Stoney seemed to withdraw into himself, a trait the CNO had noticed all too often in the last several years. He sighed, wishing life had dealt Stoney a better hand. To lose his father so young, especially when the full details of his father’s mission had never been made public?damn, it had to affect the man, no matter that he had a father- figure substitute in the form of an older uncle who loved him dearly.
“Yes, Admiral,” Tombstone said finally. He shot his uncle an accusing look. “You’ll get my best efforts, sir. Have no doubt about that. If there’s one thing I understand, it’s the concept of taking orders.”
“Stoney, I-“
The CNO broke off. What could he say now that would bridge this gap between uncle and nephew, that could soften the iron dictates of duty that bound them both?

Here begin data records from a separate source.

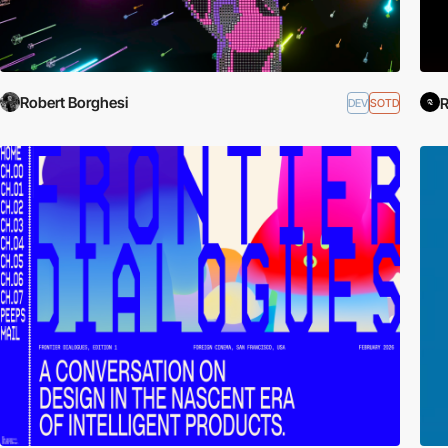
Robert Borghesi
R
DEV
SOTD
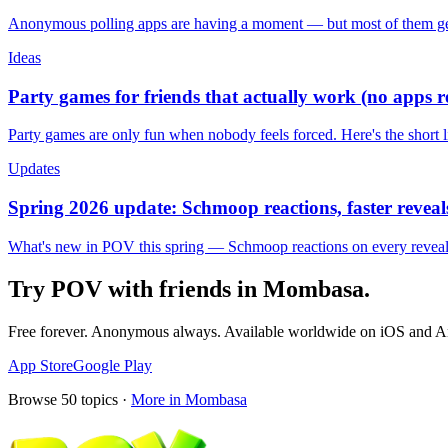
Anonymous polling apps are having a moment — but most of them get 
Ideas
Party games for friends that actually work (no apps 
Party games are only fun when nobody feels forced. Here's the short 
Updates
Spring 2026 update: Schmoop reactions, faster reveals
What's new in POV this spring — Schmoop reactions on every reveal, s
Try POV with friends in
Mombasa
.
Free forever. Anonymous always. Available worldwide on iOS and A
App Store
Google Play
Browse
50
topics ·
More in
Mombasa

Nothing, he realized. In circumstances such as these, duty superseded all blood relationships. And as much as he disliked it, the admiral had his orders. “Good luck,” the CNO said finally, wishing desperately there was some way to break through the new wall he felt between himself and the younger admiral. “Not that you’ll need it.”
Tombstone stared at his uncle for a moment, and his glare finally softened into something that held twinges of regret. “If we have to depend on luck, Uncle Thomas, we’re in a world of shit. Who am I taking anyway?”

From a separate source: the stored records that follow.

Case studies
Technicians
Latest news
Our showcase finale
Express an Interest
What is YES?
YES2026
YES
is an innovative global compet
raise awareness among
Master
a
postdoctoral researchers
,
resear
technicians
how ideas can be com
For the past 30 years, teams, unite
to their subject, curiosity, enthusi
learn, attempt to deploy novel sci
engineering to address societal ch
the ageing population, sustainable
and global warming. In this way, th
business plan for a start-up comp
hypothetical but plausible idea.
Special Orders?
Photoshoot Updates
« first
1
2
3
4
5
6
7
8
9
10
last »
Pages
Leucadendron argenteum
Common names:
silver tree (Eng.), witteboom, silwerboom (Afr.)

“His name is Bradley Tiltfelt,” the admiral said, relieved to be back on less treacherous ground than the emotional health of a family. “I don’t know much about him?he’s a political appointee. They all are,” he added with some degree of bitterness. It was one of the trends that had bothered him most, especially seeing it in his own service. Appointing those who were politically correct and in favor after years of D.C. tours instead of true, operationally hardened warriors with extensive time at sea. Luckily, his nephew was an exception to that trend.
“Well.”
Tombstone seemed at a loss for words. Suddenly, without warning, he thrust out his hand at the man standing across the desk from him. “I’ll see you when I get back.”
The CNO surprised himself by walking around the desk, taking the hand, and drawing his nephew in toward him for a brief, hard embrace. “Take care of yourself, Stoney.”
Bleating goats competed with the sharp staccato of automobile horns to drown out the continual underlying roar of crowds and machinery that was a constant background in Istanbul. The ancient city crowded down to the water, fronting on the Bosphorus Strait. From the earliest times, it had provided a demarcation between Eastern and Western worlds, cosmopolitan and tolerant of almost every culture and religion.
Pamela Drake, combat reporter for the prestigious ACN news network, studied the crowds flowing and eddying around her. Usually, she could pick up vital country details from her studies of the crowds, details that lent her reports an air of authenticity that few others could rival. It was almost a sixth sense, one anchor had once commented, the ability to be on scene at the most godforsaken and remote areas of the world just as all hell was breaking loose. It was also the reason her salary had edged up steadily toward the seven-figure mark, making her the highest-paid foreign correspondent at any network.
Istanbul was hardly a backwater, however. As the world grew increasingly smaller, major metropolitan centers started to look more and more alike, she thought, studying the cars streaming down streets originally built for goat herds. The past slowly faded out, replaced by electrons and tarmac and concrete. Yet for all the modern progress it had made, Istanbul had managed to retain the flavor of an exotic, foreign port.
The crowds today were quiet, and felt puzzled and frightened. She couldn’t quantify it exactly?it was less a data-point than a personal observation born of long experience in combat theaters. And Lord knows she had experience?from the Arctic to the South China Sea and all points in between, she’d chased the vagaries of geopolitical eruptions across the globe.